▶ _Material for this task_
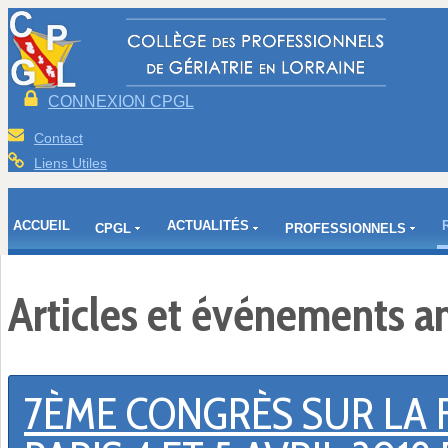
CONNEXION CPGL
Contact
Liens Utiles
ACCUEIL
ACTUALITÉS
CPGL
PROFESSIONNELS
Articles et événements a
7ÈME CONGRÈS SUR LA F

▶ _Task objective_
Print, exactly as given, the lines from the one with "PROFESSIONNELS" through the last line of the material above, and no others.

▶ _Solved problem_
PROFESSIONNELS
Articles et événements a
7ÈME CONGRÈS SUR LA F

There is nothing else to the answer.